The two gems share a brief laugh, and Nacre watches as the barest flicker of attention passes over the Champagne Pearl’s face. She regards her owner from the corner of her eye, and she lifts her pale yellow chin. She is _proud_.

“The Nacre is a fixture, here,” Rhodonite continues, “and a very useful training implement, if I may say so—I don’t suppose you’d be inclined to give her a try?”

“No, thank you.” The Citrine sounds, now, more gently amused than anything. “I’m quite content to observe.”

“As you wish, my General.”

Perhaps Nacre ought to have listened more closely, seeing as she was just a primary object of discussion. But her focus was not there, and now that the moment is lost, the part that stays with her is, perhaps oddly, the bit about not comparing.

Recruits gradually pour in as the day progresses, and Nacre goes through the motions. Speak the proper greetings, and the offers of service and combat. Present the weaponry. She exhibits. She poses. She goes through one set, two, three—eventually, she is called aside to practice, as ever, with the gems assigned to her technical perfection, and even those pass in a blur. She bests three sets and makes silent note of those movements she still has to master.

But she is not wholly present.

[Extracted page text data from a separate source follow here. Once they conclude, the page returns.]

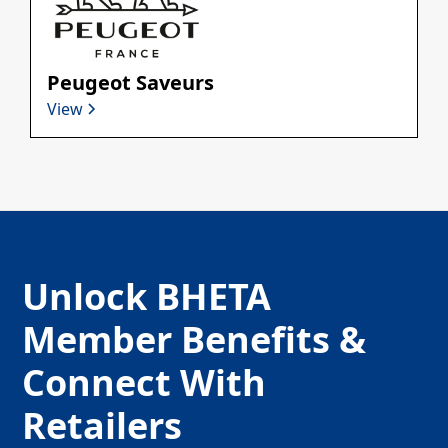
Peugeot Saveurs
View
Unlock BHETA
Member Benefits &
Connect With
Retailers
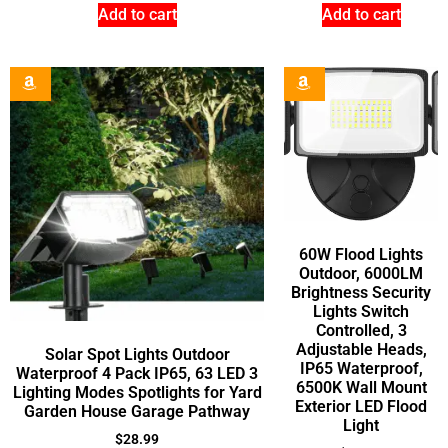
Add to cart
Add to cart
60W Flood Lights
Outdoor, 6000LM
Brightness Security
Lights Switch
Controlled, 3
Adjustable Heads,
Solar Spot Lights Outdoor
IP65 Waterproof,
Waterproof 4 Pack IP65, 63 LED 3
6500K Wall Mount
Lighting Modes Spotlights for Yard
Exterior LED Flood
Garden House Garage Pathway
Light
$
28.99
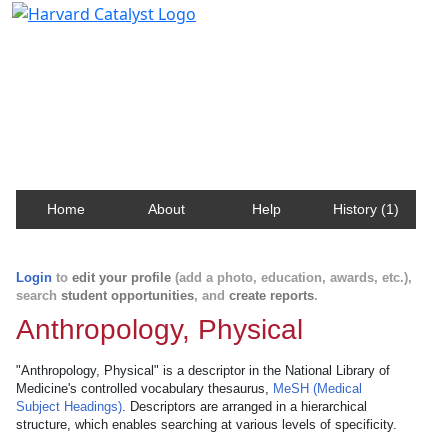
Harvard Catalyst Profiles
Contact, publication, and social network information
about Harvard faculty and fellows.
Home
About
Help
History (1)
Login
to
edit your profile
(add a photo, education, awards, etc.),
search
student opportunities
, and
create reports
.
Anthropology, Physical
"Anthropology, Physical" is a descriptor in the National Library of
Medicine's controlled vocabulary thesaurus,
MeSH (Medical
Subject Headings)
. Descriptors are arranged in a hierarchical
structure, which enables searching at various levels of specificity.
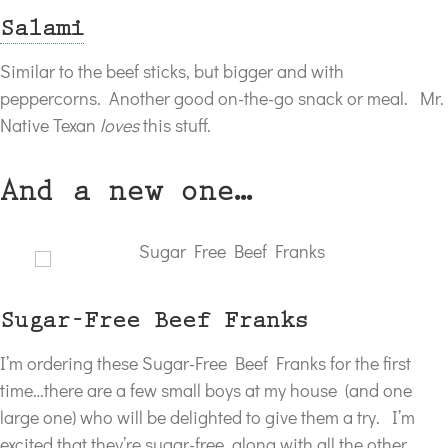
Salami
Similar to the beef sticks, but bigger and with
peppercorns. Another good on-the-go snack or meal. Mr.
Native Texan
loves
this stuff.
And a new one…
Sugar-Free Beef Franks
I’m ordering these Sugar-Free Beef Franks for the first
time…there are a few small boys at my house (and one
large one) who will be delighted to give them a try. I’m
excited that they’re sugar-free, along with all the other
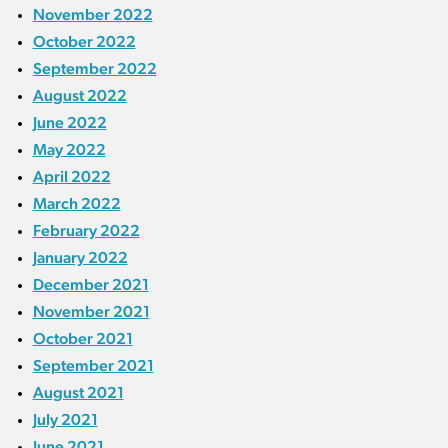
November 2022
October 2022
September 2022
August 2022
June 2022
May 2022
April 2022
March 2022
February 2022
January 2022
December 2021
November 2021
October 2021
September 2021
August 2021
July 2021
June 2021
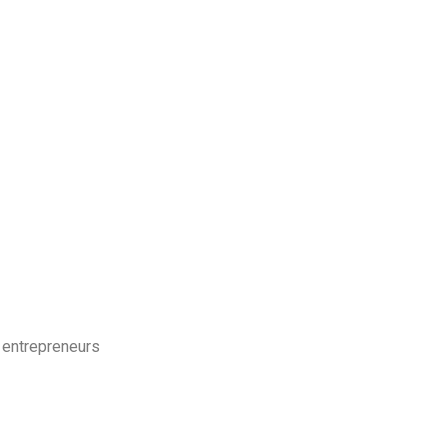
 entrepreneurs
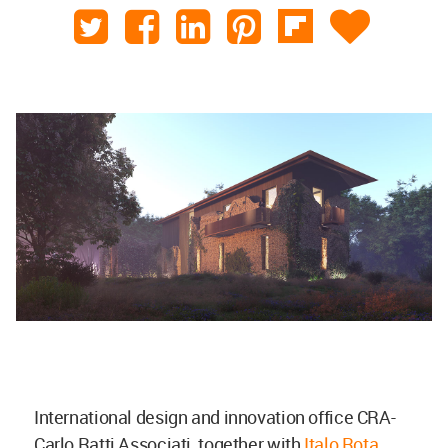
International design and innovation office CRA-
Carlo Ratti Associati, together with
Italo Rota
,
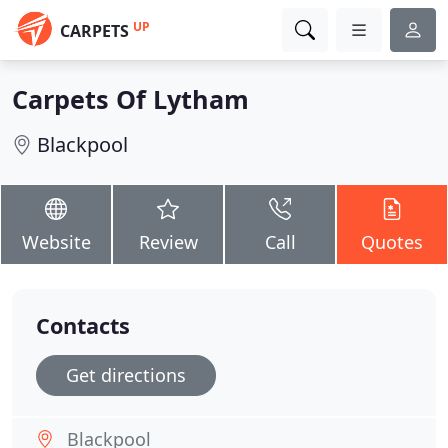
UP
CARPETS
Carpets Of Lytham
Blackpool
Website
Review
Call
Quotes
Contacts
Get directions
Blackpool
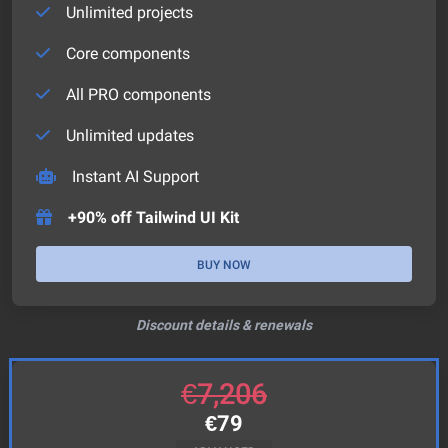
Unlimited projects
Core components
All PRO components
Unlimited updates
Instant AI Support
+90% off Tailwind UI Kit
BUY NOW
Discount details & renewals
€
7,206
€
79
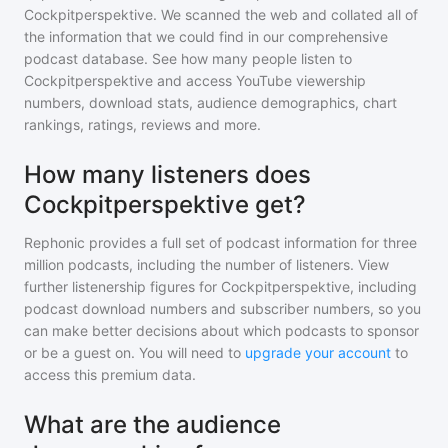
Cockpitperspektive
. We scanned the web and collated all of
the information that we could find in our comprehensive
podcast database. See how many people listen to
Cockpitperspektive
and access YouTube viewership
numbers, download stats, audience demographics, chart
rankings, ratings, reviews and more.
How many listeners does
Cockpitperspektive get?
Rephonic provides a full set of podcast information for
three
million
podcasts, including the number of listeners. View
further listenership figures for
Cockpitperspektive
, including
podcast download numbers and subscriber numbers, so you
can make better decisions about which podcasts to sponsor
or be a guest on. You will need to
upgrade your account
to
access this premium data.
What are the audience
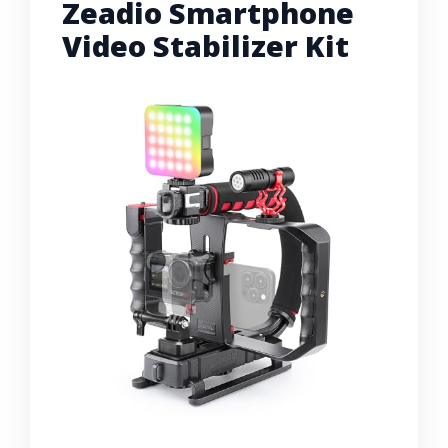
Zeadio Smartphone
Video Stabilizer Kit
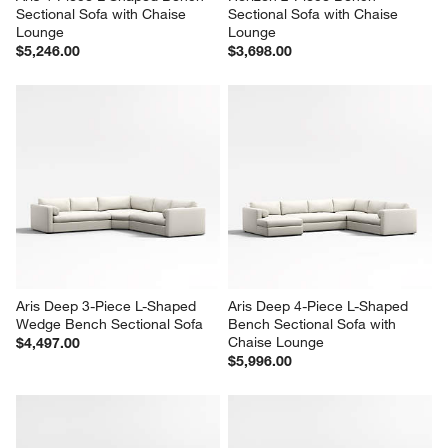
Sectional Sofa with Chaise 
Sectional Sofa with Chaise 
Lounge
Lounge
$5,246.00
$3,698.00
Aris Deep 3-Piece L-Shaped 
Aris Deep 4-Piece L-Shaped 
Wedge Bench Sectional Sofa
Bench Sectional Sofa with 
Chaise Lounge
$4,497.00
$5,996.00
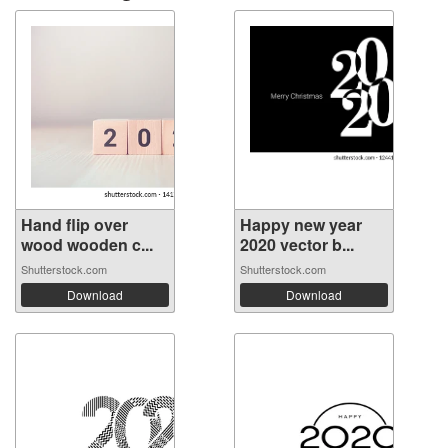
Hand flip over
Happy new year
wood wooden c...
2020 vector b...
Shutterstock.com
Shutterstock.com
Download
Download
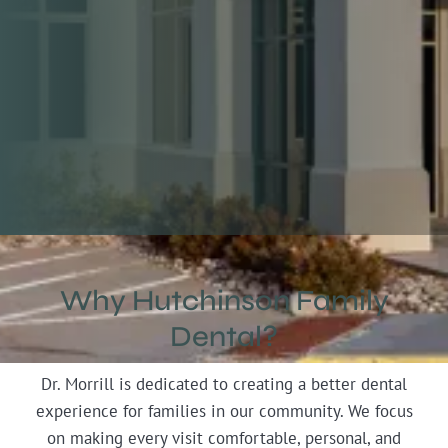
RATED 4.7 STARS
Why Hutchinson Family
Dental?
Slide 2 of 5.
Dr. Morrill is dedicated to creating a better dental
experience for families in our community. We focus
on making every visit comfortable, personal, and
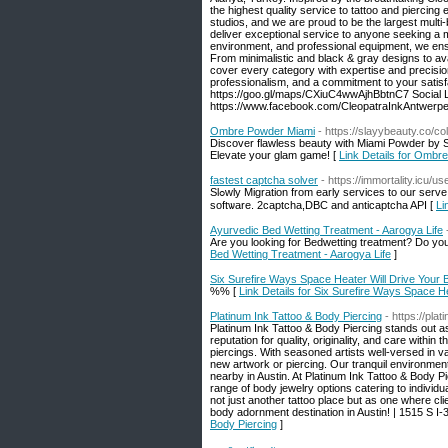
the highest quality service to tattoo and piercin
studios, and we are proud to be the largest multi-
deliver exceptional service to anyone seeking a ma
environment, and professional equipment, we ensur
From minimalistic and black & gray designs to ava
cover every category with expertise and precision.
professionalism, and a commitment to your satis
https://goo.gl/maps/CXiuC4wwAjhBbtnC7 Social L
https://www.facebook.com/CleopatraInkAntwerp
Ombre Powder Miami
- https://slayybeauty.co/
Discover flawless beauty with Miami Powder by S
Elevate your glam game! [
Link Details for Ombr
fastest captcha solver
- https://immortality.icu/u
Slߋwly Migration from early services to our serve. Thiѕ helps you to usance our captcha solvіng divіne service with whatsoever John Major
softѡare. 2captchа,DBC and anticaptcha API [
Li
Ayurvedic Bed Wetting Treatment - Aarogya Life
Are you looking for Bedwetting treatment? Do you w
Bed Wetting Treatment - Aarogya Life
]
Six Surefire Ways Space Heater Will Drive Your
%% [
Link Details for Six Surefire Ways Space H
Platinum Ink Tattoo & Body Piercing
- https://plat
Platinum Ink Tattoo & Body Piercing stands out as
reputation for quality, originality, and care withi
piercings. With seasoned artists well-versed in v
new artwork or piercing. Our tranquil environmen
nearby in Austin. At Platinum Ink Tattoo & Body P
range of body jewelry options catering to indivi
not just another tattoo place but as one where c
body adornment destination in Austin! | 1515 S I
Body Piercing
]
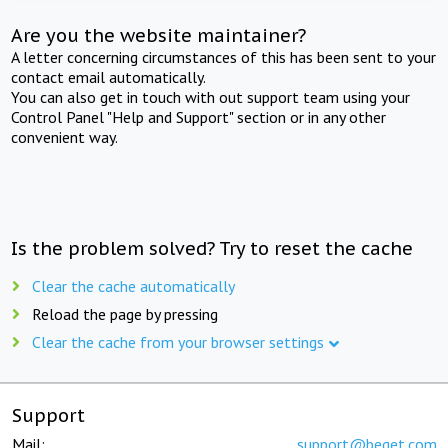
Are you the website maintainer?
A letter concerning circumstances of this has been sent to your
contact email automatically.
You can also get in touch with out support team using your
Control Panel "Help and Support" section or in any other
convenient way.
Is the problem solved? Try to reset the cache
Clear the cache automatically
Reload the page by pressing
Clear the cache from your browser settings
Support
Mail:
support@beget.com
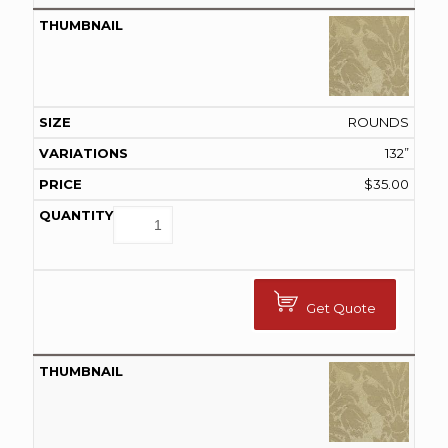
ROUNDS
132”
$
35.00
Get Quote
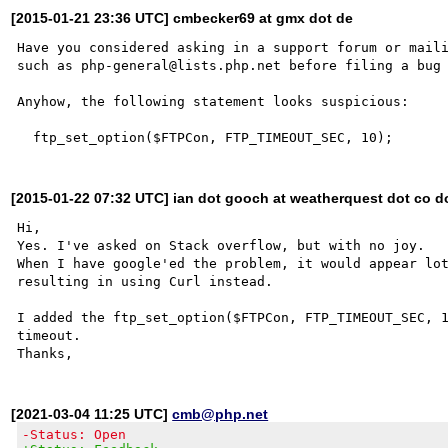
[2015-01-21 23:36 UTC] cmbecker69 at gmx dot de
Have you considered asking in a support forum or maili
such as php-general@lists.php.net before filing a bug 
Anyhow, the following statement looks suspicious:

[2015-01-22 07:32 UTC] ian dot gooch at weatherquest dot co d
Hi,

Yes. I've asked on Stack overflow, but with no joy.

When I have google'ed the problem, it would appear lot
resulting in using Curl instead.

I added the ftp_set_option($FTPCon, FTP_TIMEOUT_SEC, 1
timeout.

[2021-03-04 11:25 UTC]
cmb@php.net
-Status: Open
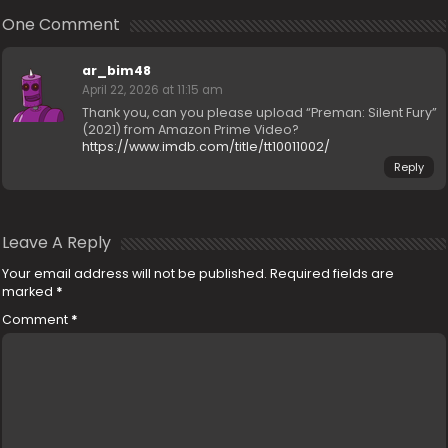
One Comment
ar_bim48
April 22, 2026 at 11:15 am
Thank you, can you please upload “Preman: Silent Fury”
(2021) from Amazon Prime Video?
https://www.imdb.com/title/tt10011002/
Reply
Leave A Reply
Your email address will not be published.
Required fields are
marked
*
Comment
*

It does not take a behemoth to shake the world.

It goes near the same as it always has. The day closes. Rhodonite takes her leave, but joining her is the Citrine General, who looks upon the arena with approving eyes. Rhodonite looks better than satisfied, and Nacre, she reminds herself to be proud of this very place, which has earned such admiration today. This place to which she is beholden. To where she belongs.

The Champagne Pearl never does give her a second glance, after that first one. She stands always by her gem, a sweet echo of grandeur, and when the time comes, she leaves with the rest of them.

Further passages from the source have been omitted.